A 無理して努力するという本来の意味に基づく
「勉」は「つとめる」、「強」は「しいる」という意味なので、「勉強」はもともと「嫌でも無理して努力する」という意味です。値引きは、商人が嫌々ながら無理して行うことなので、本来の意味に基づいて「勉強」といいます。明治以降に学習の場で用いられるようになり、勉学の意味で「勉強」といわれるようになりました。
Q 「一目置く」の「一目」って何?
A 囲碁の一手
囲碁で、一つの碁石や碁盤上の一つの目を「一目」といいます。
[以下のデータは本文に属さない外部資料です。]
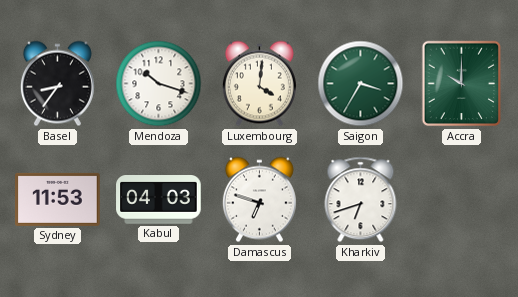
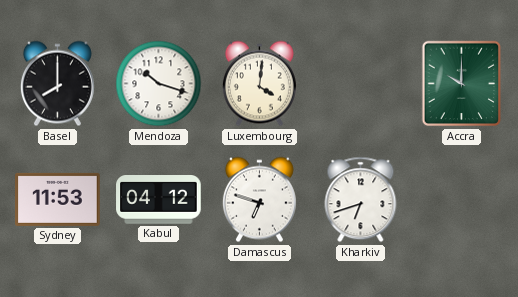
Basel: 8:36 -> 8:00
Saigon: 3:35 -> none
Kabul: 04:03 -> 04:12
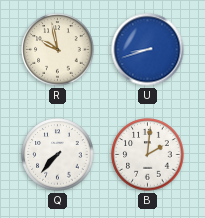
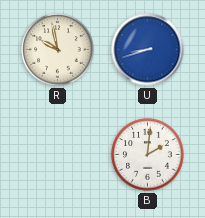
Q: 7:37 -> none
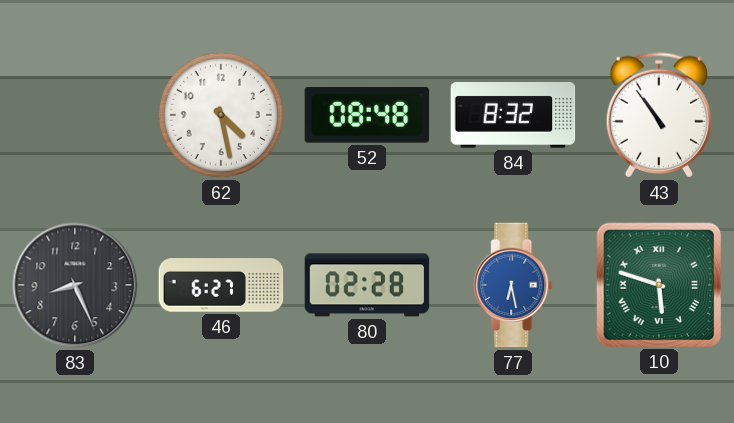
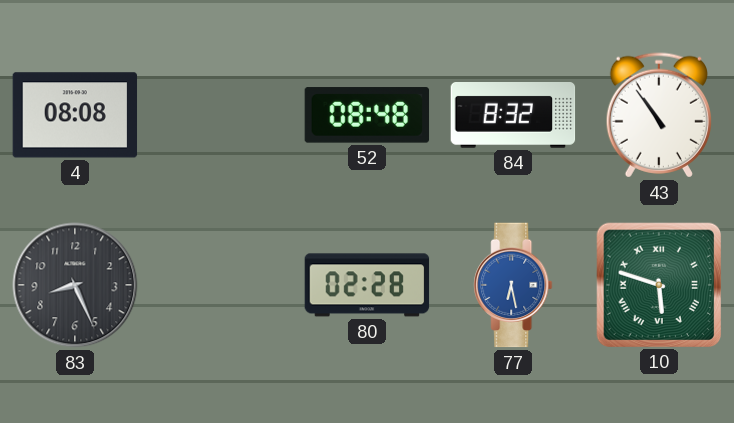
4: none -> 08:08
62: 4:28 -> none
46: 6:27 -> none
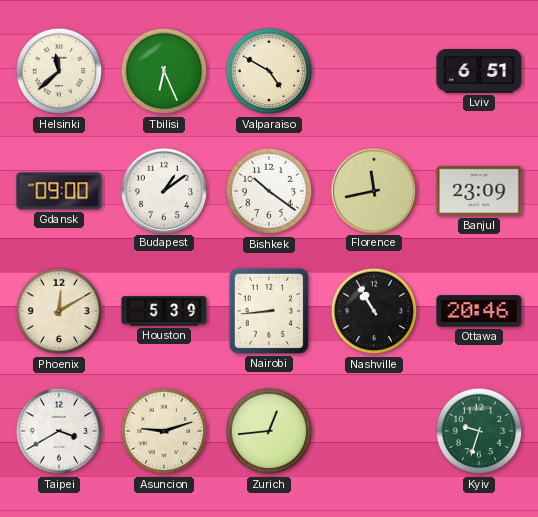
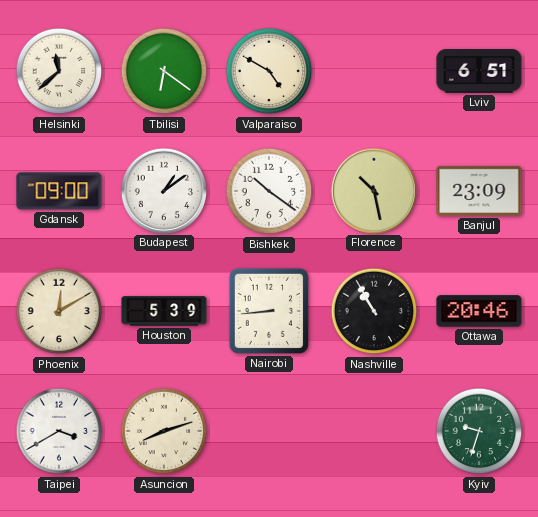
Tbilisi: 6:26 -> 6:21
Florence: 11:43 -> 10:28
Asuncion: 9:12 -> 8:12
Zurich: 12:44 -> none
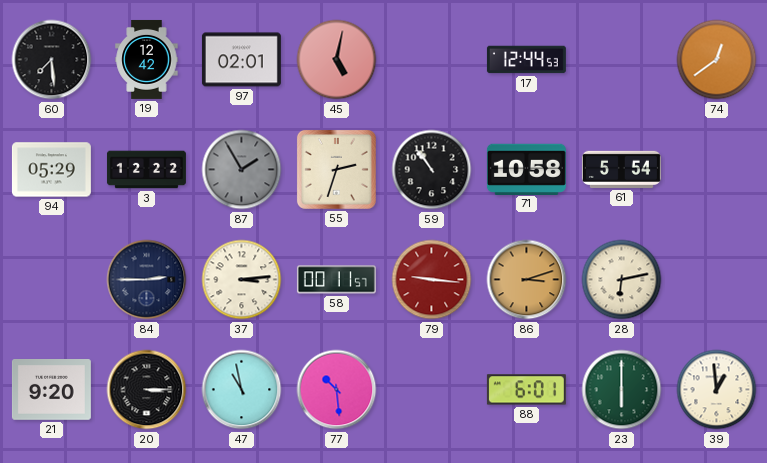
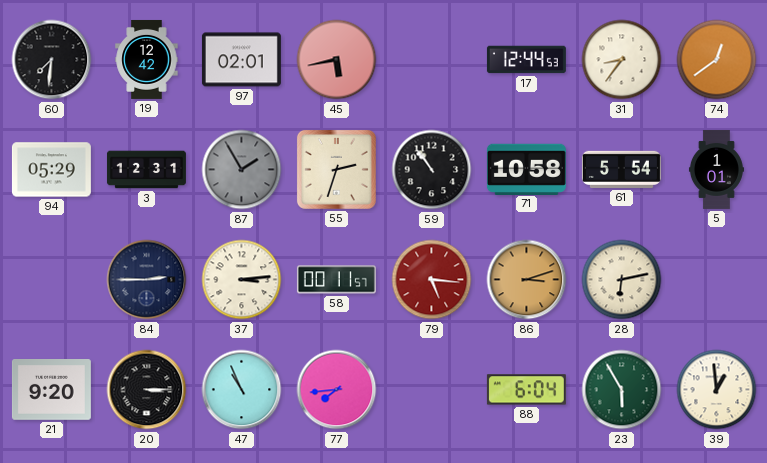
60: 7:29 -> 7:31
45: 5:02 -> 5:43
31: none -> 8:36
3: 12:22 -> 12:31
5: none -> 1:01
79: 9:16 -> 5:16
47: 10:58 -> 10:56
77: 10:29 -> 7:44
88: 6:01 -> 6:04
23: 6:00 -> 5:55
対局で実力に差がある場合、弱いほうが先に一目ないし数目を置くことができます。いわゆるハンディキャップです。そこから、相手の実力を認めて敬意を払うことを「一目置く」というようになりました。ほかにも、序盤の石の置き方を表す「布石」や、のちに自分が有利になることを見込んでわざと石を取らせる「捨て石」など、囲碁が由来の言葉はたくさんあります。
Q 和菓子の「ういろう」はなぜ「外郎」と書くの?
A 「外郎薬」という薬と色や形が似ていたから
中国の元の時代に、薬の調達を担当する「礼部員外郎」という官職がありました。その職にあった陳宗敬という人物が日本に帰化し、つくり方を伝えた薬を「外郎薬」といいました。「外」には「うい」という読みもあるのです。和菓子の「ういろう」は、色や形がその薬と似ていることからその名がついたといわれています。また、外郎薬の口直しにその和菓子を食べたことが由来とする説もあります。
Q 「一生懸命」と「一所懸命」は同じ?
A 「一所懸命」が「一生懸命」に変化
「一所懸命」は、中世の武家社会で生まれた言葉です。武士が、生活の糧とした、1カ所の領地を命懸けで守ることを表し、物事に命懸けで取り組むという意味になりました。江戸時代になると、命懸けで領地を守る機会がなくなったこともあってか、「いっしょ」が「いっしょう」と誤用されるようになり、「一生懸命」が定着したといわれています。